The parable of the sower isn’t a story about who deserves to hear from God. It’s a story about what becomes possible when the ground is ready. God is already speaking — to you, not just to the people you assume he’s speaking to. The seed is already in the air. What changes things is the soil: an open mind, protected time, quieted distractions, and the willingness to say yes before you have all the answers.

That’s where faith starts growing into something that can hold weight.

 

You are welcome to come as you are, plan your visit here and find everything you need to know before you walk through the door. If you want to talk with someone first, connect here with the Vineyard Cares team.

 

Frequently Asked Questions

Q: How can I hear God’s voice if I’ve never heard it before?

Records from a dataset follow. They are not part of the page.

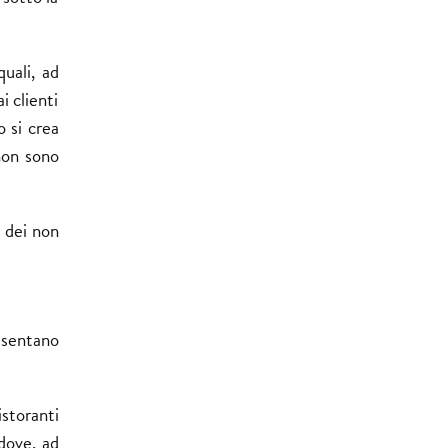
quali, ad
i clienti
o si crea
 non sono
a dei non
resentano
istoranti
dove, ad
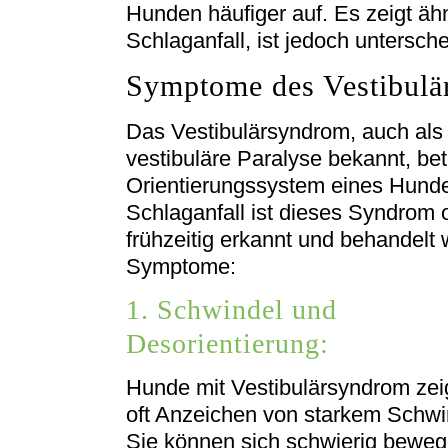
Hunden häufiger auf. Es zeigt ä
Schlaganfall, ist jedoch untersche
Symptome des Vestibul
Das Vestibulärsyndrom, auch als
vestibuläre Paralyse bekannt, bet
Orientierungssystem eines Hund
Schlaganfall ist dieses Syndrom o
frühzeitig erkannt und behandelt w
Symptome:
1. Schwindel und
Desorientierung:
Hunde mit Vestibulärsyndrom ze
oft Anzeichen von starkem Schwi
Sie können sich schwierig bewe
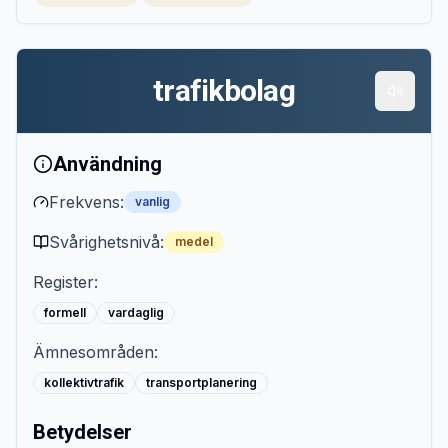
trafikbolag
Användning
Frekvens:
vanlig
Svårighetsnivå:
medel
Register:
formell
vardaglig
Ämnesområden:
kollektivtrafik
transportplanering
Betydelser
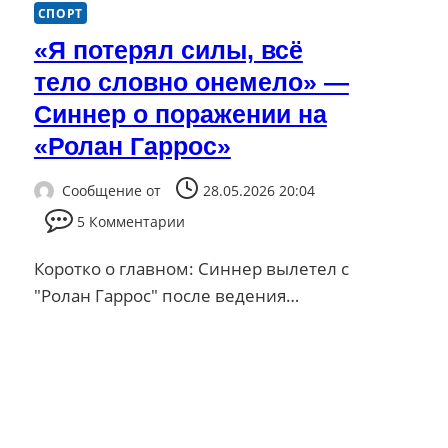
СПОРТ
«Я потерял силы, всё
тело словно онемело» —
Синнер о поражении на
«Ролан Гаррос»
Сообщение от
28.05.2026 20:04
5 Комментарии
Коротко о главном: Синнер вылетел с
"Ролан Гаррос" после ведения…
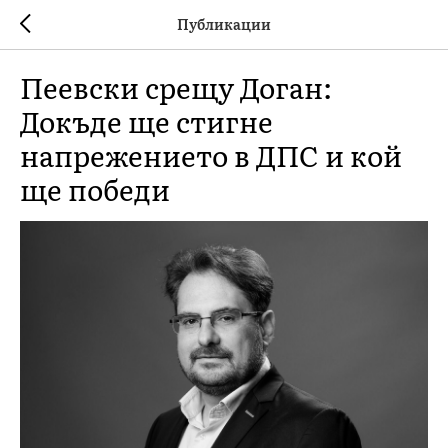
Публикации
Пеевски срещу Доган:
Докъде ще стигне
напрежението в ДПС и кой
ще победи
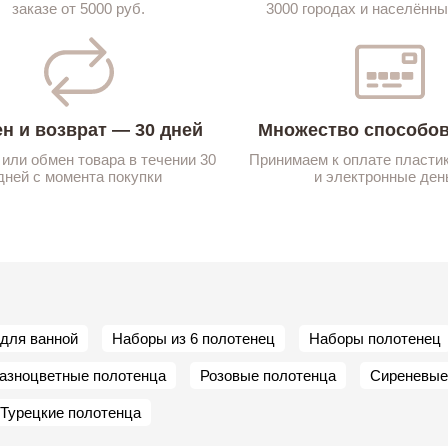
заказе от 5000 руб.
3000 городах и населённы
н и возврат — 30 дней
Множество способов
 или обмен товара в течении 30
Принимаем к оплате пласти
дней с момента покупки
и электронные ден
для ванной
Наборы из 6 полотенец
Наборы полотенец
азноцветные полотенца
Розовые полотенца
Сиреневые
Турецкие полотенца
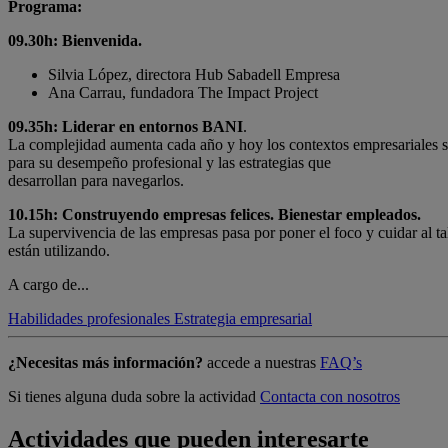
Programa:
09.30h: Bienvenida.
Silvia López, directora Hub Sabadell Empresa
Ana Carrau, fundadora The Impact Project
09.35h: Liderar en entornos BANI
.
La complejidad aumenta cada año y hoy los contextos empresariales son
para su desempeño profesional y las estrategias que
desarrollan para navegarlos.
10.15h: Construyendo empresas felices. Bienestar empleados.
La supervivencia de las empresas pasa por poner el foco y cuidar al t
están utilizando.
A cargo de...
Habilidades profesionales
Estrategia empresarial
¿Necesitas más información?
accede a nuestras
FAQ’s
Si tienes alguna duda sobre la actividad
Contacta con nosotros
Actividades que pueden interesarte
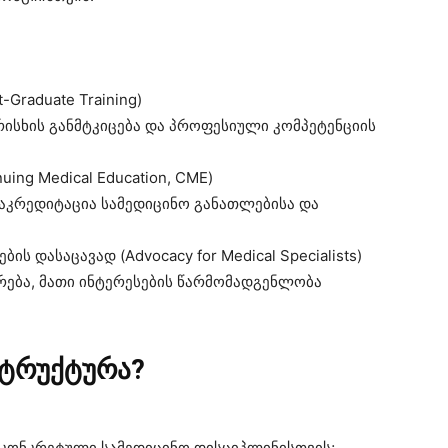
Graduate Training)
რისხის განმტკიცება და პროფესიული კომპეტენციის
uing Medical Education, CME)
 აკრედიტაცია სამედიცინო განათლებისა და
ს დასაცავად (Advocacy for Medical Specialists)
ება, მათი ინტერესების წარმომადგენლობა
სტრუქტურა?
 კონკრეტული სამედიცინო დისციპლინისთვის;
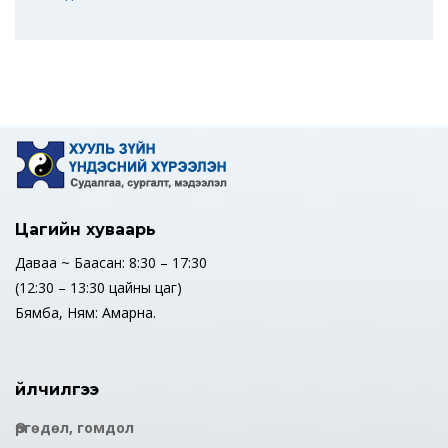
Цагийн хуваарь
Даваа ~ Баасан: 8:30 – 17:30
(12:30 – 13:30 цайны цаг)
Бямба, Ням: Амарна.
Үйлчилгээ
Өргөдөл, гомдол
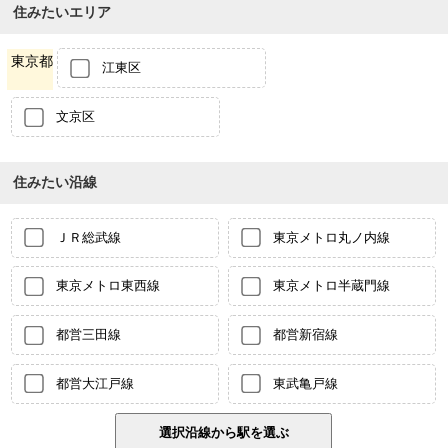
住みたいエリア
東京都
江東区
文京区
住みたい沿線
ＪＲ総武線
東京メトロ丸ノ内線
東京メトロ東西線
東京メトロ半蔵門線
都営三田線
都営新宿線
都営大江戸線
東武亀戸線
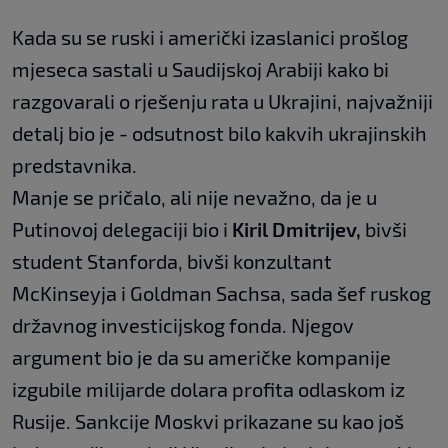
Kada su se ruski i američki izaslanici prošlog
mjeseca sastali u Saudijskoj Arabiji kako bi
razgovarali o rješenju rata u Ukrajini, najvažniji
detalj bio je - odsutnost bilo kakvih ukrajinskih
predstavnika.
Manje se pričalo, ali nije nevažno, da je u
Putinovoj delegaciji bio i
Kiril Dmitrijev,
bivši
student Stanforda, bivši konzultant
McKinseyja i Goldman Sachsa, sada šef ruskog
državnog investicijskog fonda. Njegov
argument bio je da su američke kompanije
izgubile milijarde dolara profita odlaskom iz
Rusije. Sankcije Moskvi prikazane su kao još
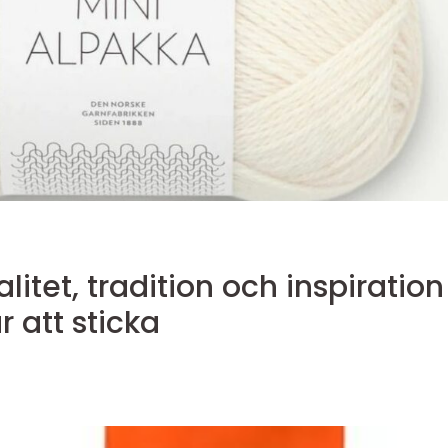
itet, tradition och inspiration
r att sticka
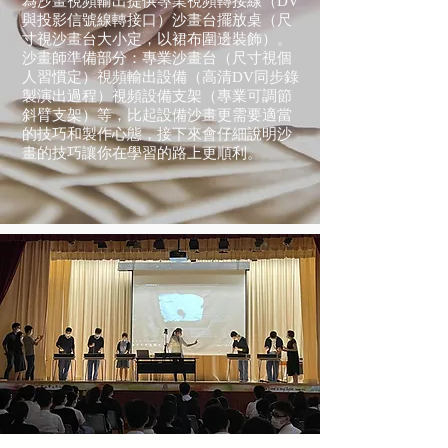
為沙畫視頻輸出提供專業視頻轉接線（DV
與投影信號線轉接口）沙畫台擺放桌（尺
寸視沙畫台大小定，以裙布圍邊裝飾）。
沙畫
師準備部分：專業沙畫台（尺寸視個
人習慣定）視頻輸出設備（高清DV同步錄
製演出過程）視頻設備支架（專業可調節
斜臂支架）等，比起設備沙畫更需要適當
的技巧和製作心態，接下來會仔細說明沙
畫的技巧讓你在學習的路上更順利。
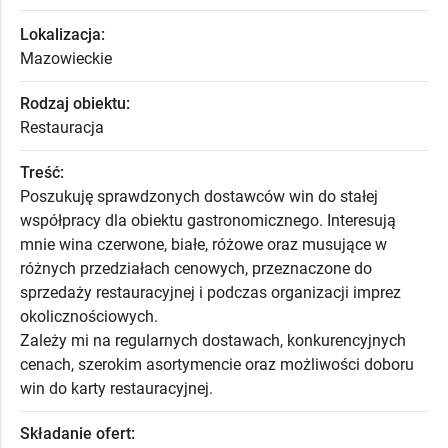
Lokalizacja:
Mazowieckie
Rodzaj obiektu:
Restauracja
Treść:
Poszukuję sprawdzonych dostawców win do stałej
współpracy dla obiektu gastronomicznego. Interesują
mnie wina czerwone, białe, różowe oraz musujące w
różnych przedziałach cenowych, przeznaczone do
sprzedaży restauracyjnej i podczas organizacji imprez
okolicznościowych.
Zależy mi na regularnych dostawach, konkurencyjnych
cenach, szerokim asortymencie oraz możliwości doboru
win do karty restauracyjnej.
Składanie ofert:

A: The Parable of the Sower in Luke 8 suggests the starting place is posture, not achievement. God speaks broadly — the question is whether we’re open to receiving it. Beginning with a few minutes of intentional silence each day, and paying attention to thoughts and impressions you’d normally dismiss, is a practical way to start.

 

Q: Why don’t I hear God even though I pray every day?

A: Prayer is often more one-sided than we realize — we speak, but rarely pause long enough to listen. The sermon’s second and third soil types describe this exactly: good intentions that stay shallow, and a full life that crowds out the quiet. Consistent, distraction-free time matters more than the length of time.

 

Q: Does God speak to everyone, or just certain people?

A: The farmer in Luke 8 scatters seed on every type of soil — not just the fertile kind. God’s reach isn’t selective. What differs isn’t who he speaks to, but the condition of the heart that receives it. No spiritual credentials are required.

 

Q: What does “yes, Lord” actually mean in practice?

A: It’s less a phrase and more an internal posture — a decision to trust God’s direction before you fully understand it. In practice, it often looks like acting on a quiet nudge, staying in an uncomfortable conversation, or taking a step you can’t entirely explain. It’s faith spelled r-i-s-k.

 

Q: How do I know if what I’m sensing is actually God or just my own thinking?

A: This is one of the most honest questions in spiritual life, and there’s no formula. A few signs worth paying attention to: the impression doesn’t go away over time, it aligns with what you know of God’s character, and following through on it tends to lead toward something good for someone else — not just yourself.